The candidates were sometimes confused by the moderators’ tactics, too. At one point, Biden said something about how immigrants made America great, and how President Barack Obama tried hard to change the immigration system in the face of significant pushback. “Sen. Gillibrand, what’s your response?” Lemon asked. Sen. Kirsten Gillibrand didn’t have a response, because she wasn’t expecting to be called on, because Biden’s answer had absolutely nothing to do with her. “Ummm,” she said, fumbling for a few seconds before eventually eking out an answer about treating others the way you’d want to be treated. The sequence may come to be seen as a gaffe on her part, but it’s more accurate to see it as a function of the moderators’ strategy, if we can call it that, since their follow-ups barely required them to think about the substance of anything said.

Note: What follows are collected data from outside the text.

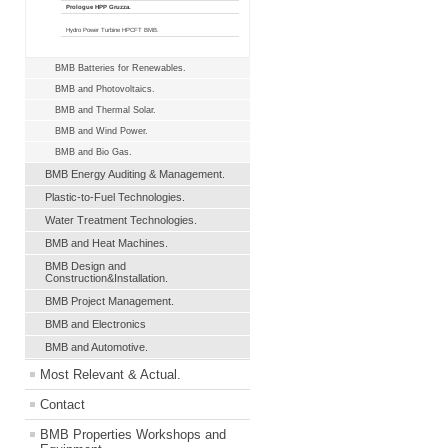
Prologue HPP Gruzza.
Hydro Power Turbine HPCFT BMB.
BMB Batteries for Renewables.
BMB and Photovoltaics.
BMB and Thermal Solar.
BMB and Wind Power.
BMB and Bio Gas.
BMB Energy Auditing & Management.
Plastic-to-Fuel Technologies.
Water Treatment Technologies.
BMB and Heat Machines.
BMB Design and
Construction&Installation.
BMB Project Management.
BMB and Electronics
BMB and Automotive.
Most Relevant & Actual.
Contact
BMB Properties Workshops and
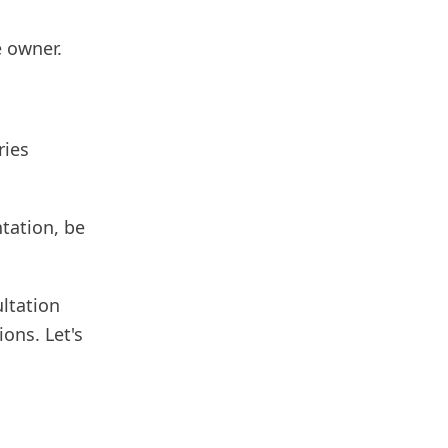
 owner.
ries
ntation, be
ultation
ions. Let's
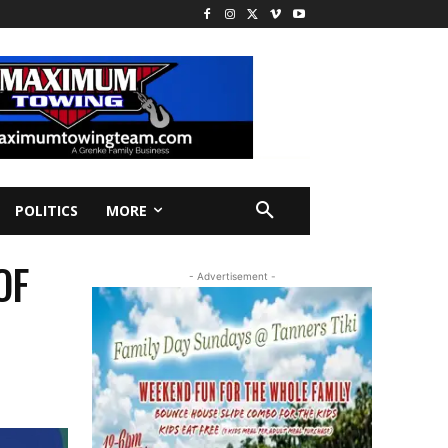
POLITICS
MORE
OF
- Advertisement -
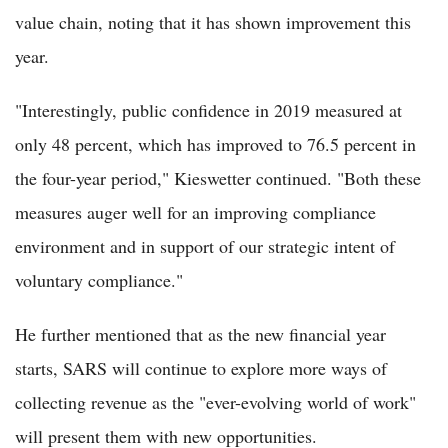
value chain, noting that it has shown improvement this
year.
"Interestingly, public confidence in 2019 measured at
only 48 percent, which has improved to 76.5 percent in
the four-year period," Kieswetter continued. "Both these
measures auger well for an improving compliance
environment and in support of our strategic intent of
voluntary compliance."
He further mentioned that as the new financial year
starts, SARS will continue to explore more ways of
collecting revenue as the "ever-evolving world of work"
will present them with new opportunities.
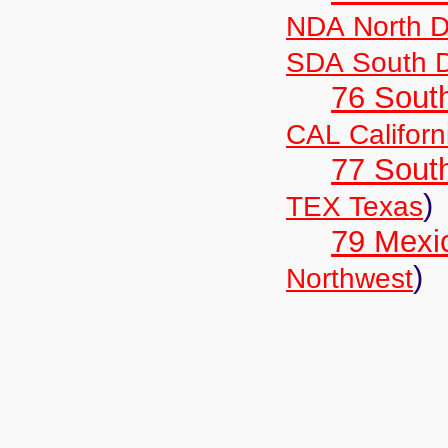
NDA North D
SDA South 
76 Sout
CAL Californ
77 South
)
TEX Texas
79 Mexi
)
Northwest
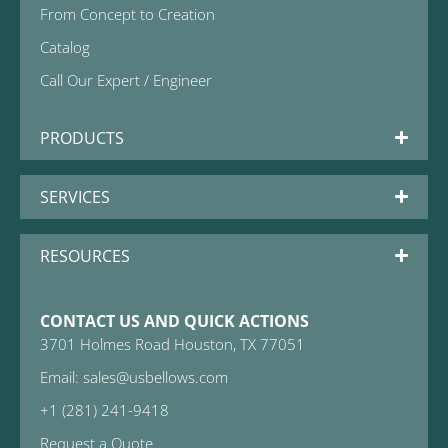
From Concept to Creation
Catalog
Call Our Expert / Engineer
PRODUCTS
SERVICES
RESOURCES
CONTACT US AND QUICK ACTIONS
3701 Holmes Road Houston, TX 77051
Email: sales@usbellows.com
+1 (281) 241-9418
Request a Quote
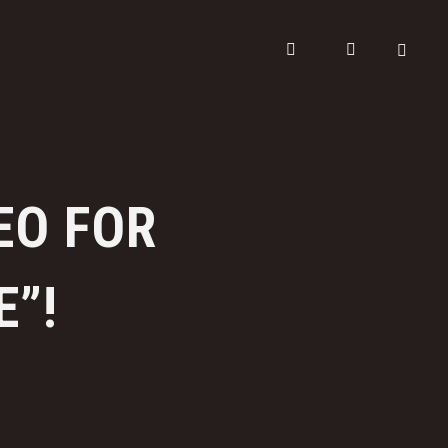
EO FOR
E”!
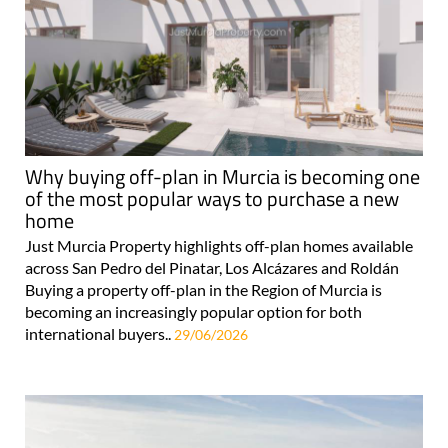
Why buying off-plan in Murcia is becoming one
of the most popular ways to purchase a new
home
Just Murcia Property highlights off-plan homes available
across San Pedro del Pinatar, Los Alcázares and Roldán
Buying a property off-plan in the Region of Murcia is
becoming an increasingly popular option for both
international buyers..
29/06/2026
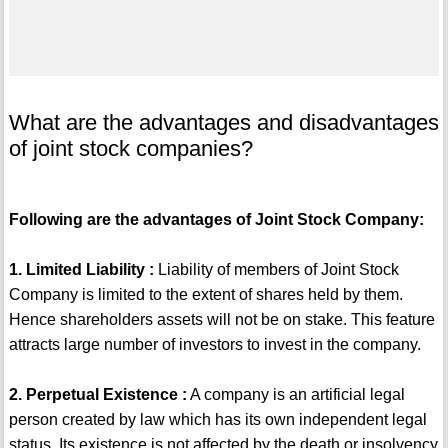
What are the advantages and disadvantages
of joint stock companies?
Following are the advantages of Joint Stock Company:
1. Limited Liability :
Liability of members of Joint Stock
Company is limited to the extent of shares held by them.
Hence shareholders assets will not be on stake. This feature
attracts large number of investors to invest in the company.
2. Perpetual Existence :
A company is an artificial legal
person created by law which has its own independent legal
status. Its existence is not affected by the death or insolvency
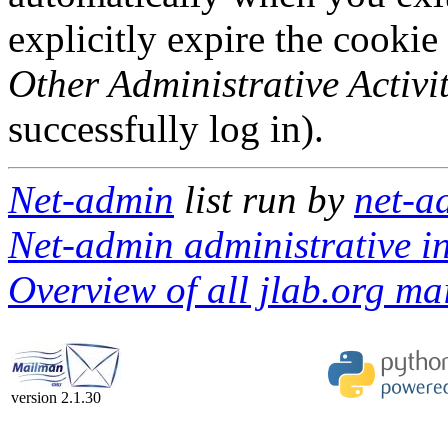
explicitly expire the cookie
Other Administrative Activit
successfully log in).
Net-admin
list run by
net-a
Net-admin administrative in
Overview of all jlab.org mai
version 2.1.30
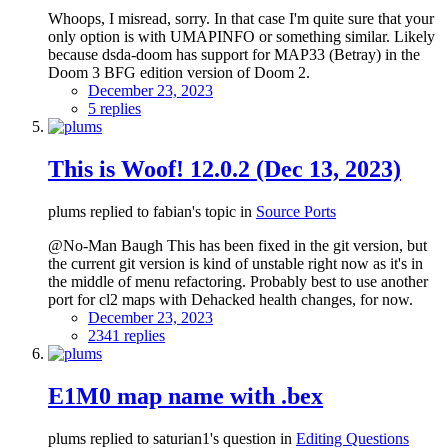
Whoops, I misread, sorry. In that case I'm quite sure that your
only option is with UMAPINFO or something similar. Likely
because dsda-doom has support for MAP33 (Betray) in the
Doom 3 BFG edition version of Doom 2.
December 23, 2023
5 replies
This is Woof! 12.0.2 (Dec 13, 2023)
plums replied to fabian's topic in
Source Ports
@No-Man Baugh This has been fixed in the git version, but
the current git version is kind of unstable right now as it's in
the middle of menu refactoring. Probably best to use another
port for cl2 maps with Dehacked health changes, for now.
December 23, 2023
2341 replies
E1M0 map name with .bex
plums replied to saturian1's question in
Editing Questions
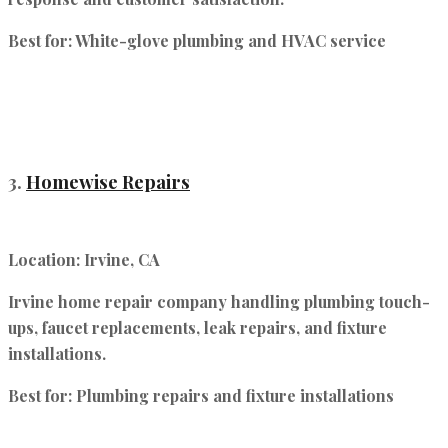
Best for:
White-glove plumbing and HVAC service
3.
Homewise Repairs
Location:
Irvine, CA
Irvine home repair company handling plumbing touch-
ups, faucet replacements, leak repairs, and fixture
installations.
Best for:
Plumbing repairs and fixture installations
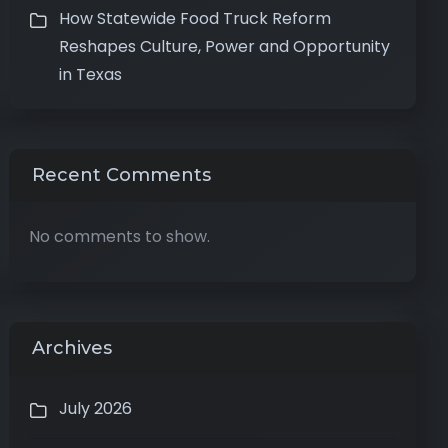
How Statewide Food Truck Reform
Reshapes Culture, Power and Opportunity
in Texas
Recent Comments
No comments to show.
Archives
July 2026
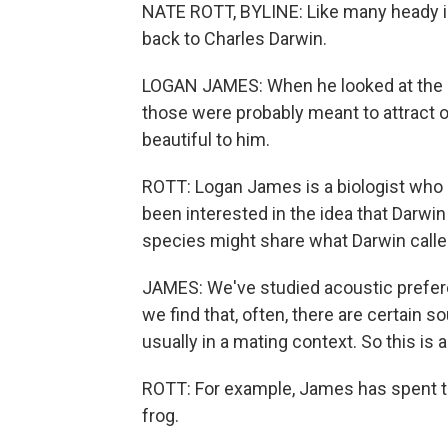
NATE ROTT, BYLINE: Like many heady ide
back to Charles Darwin.
LOGAN JAMES: When he looked at the be
those were probably meant to attract ot
beautiful to him.
ROTT: Logan James is a biologist who 
been interested in the idea that Darwin
species might share what Darwin called 
JAMES: We've studied acoustic preferen
we find that, often, there are certain s
usually in a mating context. So this is 
ROTT: For example, James has spent ti
frog.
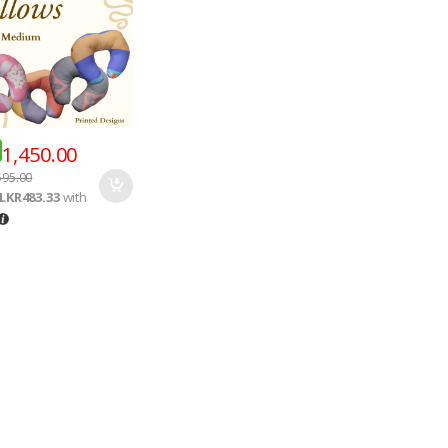
1,450.00
595.00
LKR483.33
with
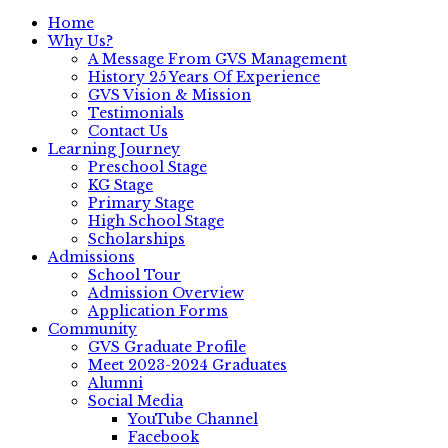
Home
Why Us?
A Message From GVS Management
History 25 Years Of Experience
GVS Vision & Mission
Testimonials
Contact Us
Learning Journey
Preschool Stage
KG Stage
Primary Stage
High School Stage
Scholarships
Admissions
School Tour
Admission Overview
Application Forms
Community
GVS Graduate Profile
Meet 2023-2024 Graduates
Alumni
Social Media
YouTube Channel
Facebook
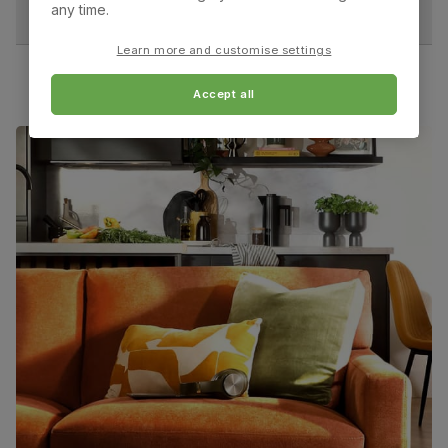
assembly
any time.
Overall depth:
Seat height:
60.0 cm
51.0 cm
Learn more and customise settings
Packaging
Recycled packaging
— Cartons made
with 100% recycled cardboard, verified by
the Forest Stewardship Council (FSC)
Accept all
Seat depth:
Leg width:
43.0 cm
4.0 cm
Boxed weight
23
(kg)
Fits through standard door
Salisbury Dining Chair, Beige Classic Velvet & Dark
Solid Hardwood
Primary
Classic velvet. Soft and elegant. Feel it
upholstery
before buying -
click here for a free swatch
by 1st class delivery
. Certified strong and
durable — tested to 44,000 rub counts on
the Martindale scale.
Frame
Sustainable solid hardwood
material
(rubberwood) from managed plantations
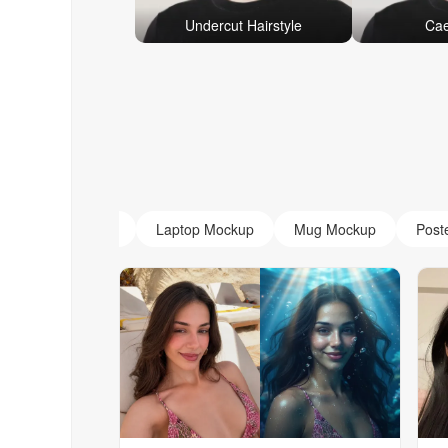
Undercut Hairstyle
Cae
AI Monogram
Laptop Mockup
Mug Mockup
Post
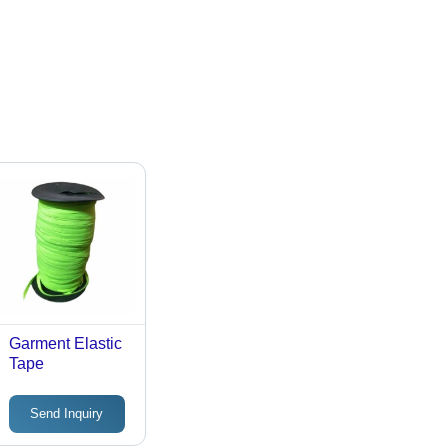
Garment Elastic
Tape
Send Inquiry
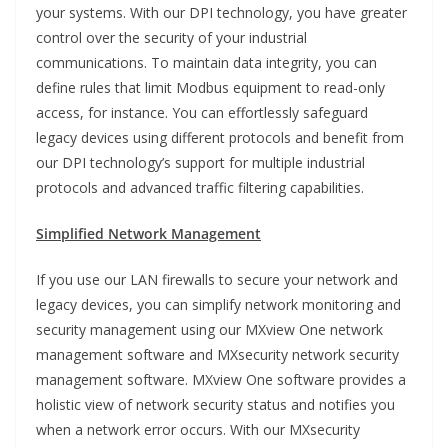
your systems. With our DPI technology, you have greater
control over the security of your industrial
communications. To maintain data integrity, you can
define rules that limit Modbus equipment to read-only
access, for instance. You can effortlessly safeguard
legacy devices using different protocols and benefit from
our DPI technology’s support for multiple industrial
protocols and advanced traffic filtering capabilities.
Simplified Network Management
If you use our LAN firewalls to secure your network and
legacy devices, you can simplify network monitoring and
security management using our MXview One network
management software and MXsecurity network security
management software. MXview One software provides a
holistic view of network security status and notifies you
when a network error occurs. With our MXsecurity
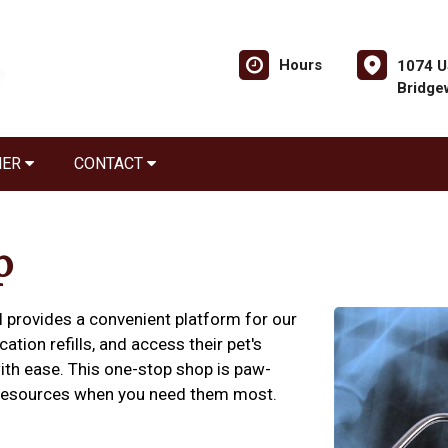
Hours
1074 U
Bridge
NER
CONTACT
p
l provides a convenient platform for our
tion refills, and access their pet's
ith ease. This one-stop shop is paw-
h resources when you need them most.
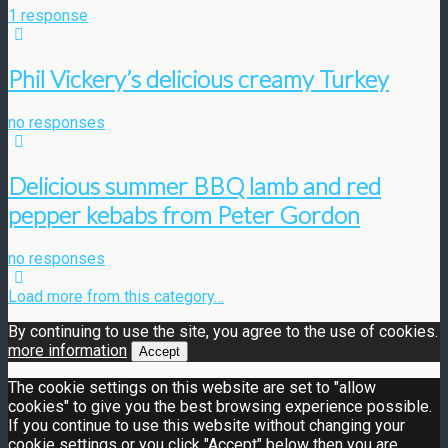
1 response
Phil Vickery’s delicious creamy Turkey
no responses
Delicious summer BBQ lamb and red
pepper kebabs from Peter Gordon
no responses
Load more from this category…
By continuing to use the site, you agree to the use of cookies.
more information
Accept
The cookie settings on this website are set to "allow
cookies" to give you the best browsing experience possible.
If you continue to use this website without changing your
cookie settings or you click "Accept" below then you are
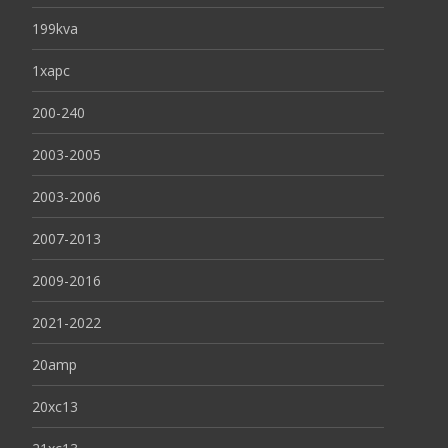
199kva
1xapc
200-240
2003-2005
2003-2006
2007-2013
2009-2016
2021-2022
20amp
20xc13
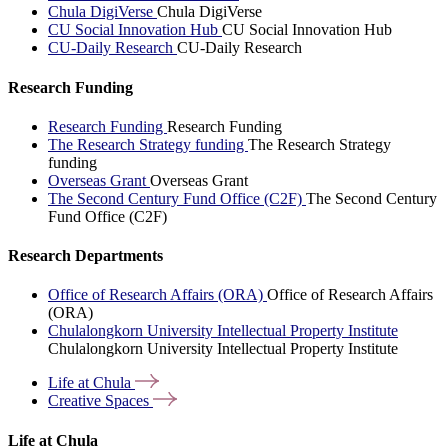
Chula DigiVerse
Chula DigiVerse
CU Social Innovation Hub
CU Social Innovation Hub
CU-Daily Research
CU-Daily Research
Research Funding
Research Funding
Research Funding
The Research Strategy funding
The Research Strategy
funding
Overseas Grant
Overseas Grant
The Second Century Fund Office (C2F)
The Second Century
Fund Office (C2F)
Research Departments
Office of Research Affairs (ORA)
Office of Research Affairs
(ORA)
Chulalongkorn University Intellectual Property Institute
Chulalongkorn University Intellectual Property Institute
Life at
Chula
Creative
Spaces
Life at Chula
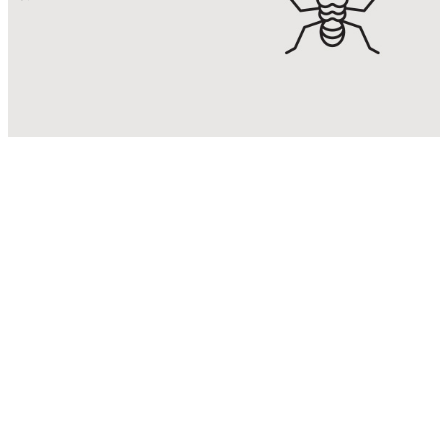
Termite
Control
Eradicate & control termite
infestations with Malaysia’s No. 1
Termite Control Expert.
KNOW MORE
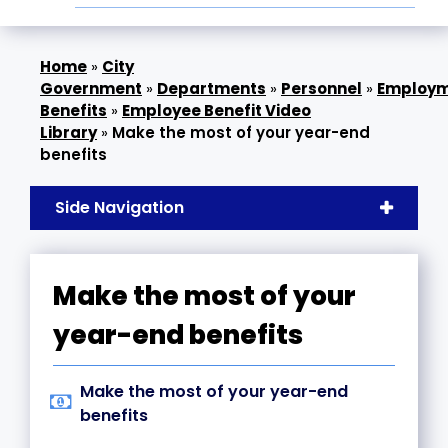
»
City
Government
»
Departments
»
Personnel
»
Employ
Benefits
»
Employee Benefit Video
Library
»
Make the most of your year-end
benefits
Side Navigation
Make the most of your
year-end benefits
Make the most of your year-end
benefits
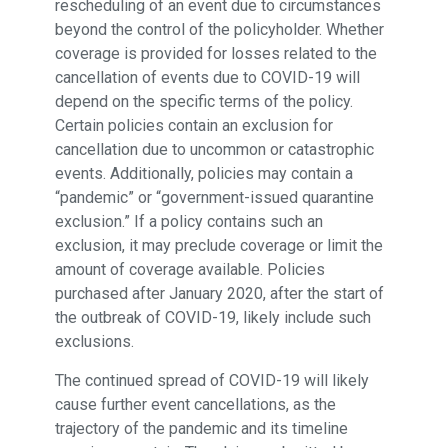
rescheduling of an event due to circumstances
beyond the control of the policyholder. Whether
coverage is provided for losses related to the
cancellation of events due to COVID-19 will
depend on the specific terms of the policy.
Certain policies contain an exclusion for
cancellation due to uncommon or catastrophic
events. Additionally, policies may contain a
“pandemic” or “government-issued quarantine
exclusion.” If a policy contains such an
exclusion, it may preclude coverage or limit the
amount of coverage available. Policies
purchased after January 2020, after the start of
the outbreak of COVID-19, likely include such
exclusions.
The continued spread of COVID-19 will likely
cause further event cancellations, as the
trajectory of the pandemic and its timeline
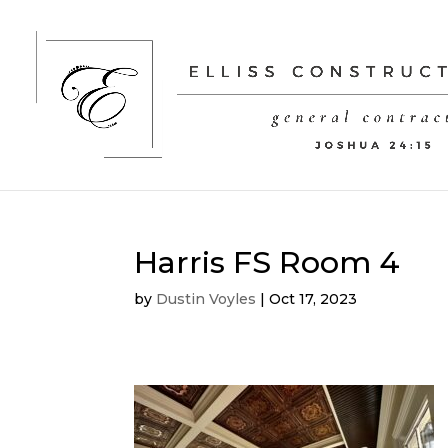
Harris FS Room 4
by
Dustin Voyles
|
Oct 17, 2023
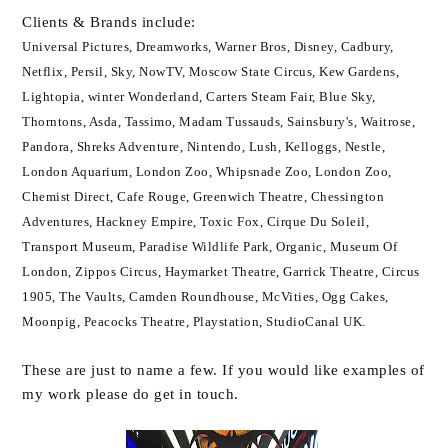
Clients & Brands
include
:
Universal Pictures, Dreamworks, Warner Bros, Disney, Cadbury,
Netflix, Persil, Sky, NowTV, Moscow State Circus, Kew Gardens,
Lightopia, winter Wonderland, Carters Steam Fair, Blue Sky,
Thorntons, Asda, Tassimo, Madam Tussauds, Sainsbury's, Waitrose,
Pandora, Shreks Adventure, Nintendo, Lush, Kelloggs, Nestle,
London Aquarium, London Zoo, Whipsnade Zoo, London Zoo,
Chemist Direct, Cafe Rouge, Greenwich Theatre, Chessington
Adventures, Hackney Empire, Toxic Fox, Cirque Du Soleil,
Transport Museum, Paradise Wildlife Park, Organic, Museum Of
London, Zippos Circus, Haymarket Theatre, Garrick Theatre, Circus
1905, The Vaults, Camden Roundhouse, McVities,
Ogg Cakes,
Moonpig, Peacocks Theatre, Playstation, StudioCanal UK.
These are just to name a few. If you would like examples of
my work please do get in touch.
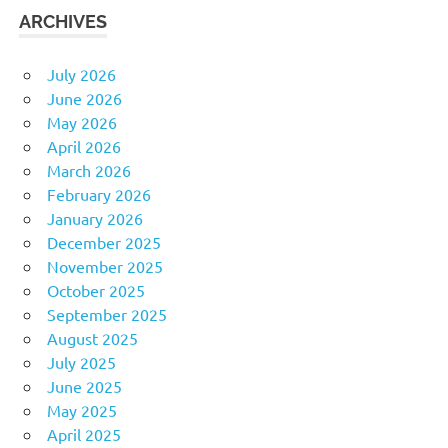
ARCHIVES
July 2026
June 2026
May 2026
April 2026
March 2026
February 2026
January 2026
December 2025
November 2025
October 2025
September 2025
August 2025
July 2025
June 2025
May 2025
April 2025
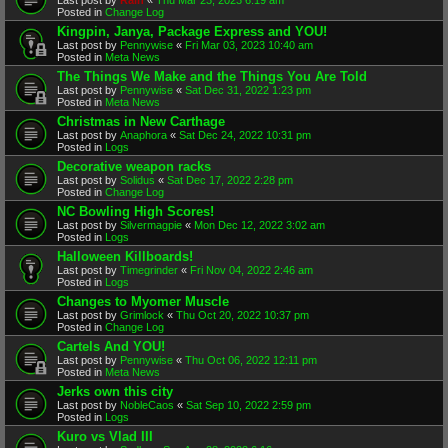
Posted in
Change Log
Kingpin, Janya, Package Express and YOU!
Last post by
Pennywise
«
Fri Mar 03, 2023 10:40 am
Posted in
Meta News
The Things We Make and the Things You Are Told
Last post by
Pennywise
«
Sat Dec 31, 2022 1:23 pm
Posted in
Meta News
Christmas in New Carthage
Last post by
Anaphora
«
Sat Dec 24, 2022 10:31 pm
Posted in
Logs
Decorative weapon racks
Last post by
Solidus
«
Sat Dec 17, 2022 2:28 pm
Posted in
Change Log
NC Bowling High Scores!
Last post by
Silvermagpie
«
Mon Dec 12, 2022 3:02 am
Posted in
Logs
Halloween Killboards!
Last post by
Timegrinder
«
Fri Nov 04, 2022 2:46 am
Posted in
Logs
Changes to Myomer Muscle
Last post by
Grimlock
«
Thu Oct 20, 2022 10:37 pm
Posted in
Change Log
Cartels And YOU!
Last post by
Pennywise
«
Thu Oct 06, 2022 12:11 pm
Posted in
Meta News
Jerks own this city
Last post by
NobleCaos
«
Sat Sep 10, 2022 2:59 pm
Posted in
Logs
Kuro vs Vlad III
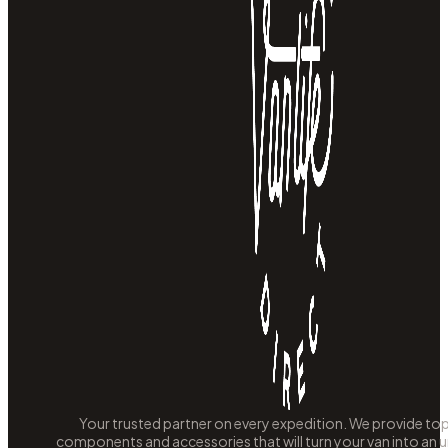
Your trusted partner on every expedition. We provide to
components and accessories that will turn your van into an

I will concede that it probably wasn’t just laziness that dictated CNN’s approach Wednesday night. There were 10 people onstage and less than three hours scheduled for the debate, after all. CNN had to find some way to get all of the candidates involved, and daisy-chaining one candidate’s response after another was certainly one way to solve that problem. It just wasn’t a particularly helpful solution for voters. It wasn’t even entertaining, which was probably what CNN most had in mind.
No one said that moderating these crowded debates is easy. But it shouldn’t be this hard, either. Ask actual questions. Listen to their answers. Ask follow-up questions based on what the candidates said or didn’t say. When you bring a new candidate into an existing discussion, offer a brief prelude that explains why you think their perspective would be relevant. Give the candidates room to debate, but don’t abdicate your responsibility to keep the discussion on point. Sounds simple, but we didn’t see much of any of this on either Tuesday or Wednesday nights.
On Tuesday, CNN fixated on knocking down those pesky progressives by directing politically hostile questions to the night’s front-runners while showing bizarre deference to the least relevant candidate on stage. On Wednesday, CNN stepped back and let the candidates squabble—and left viewers with barely any takeaway at all.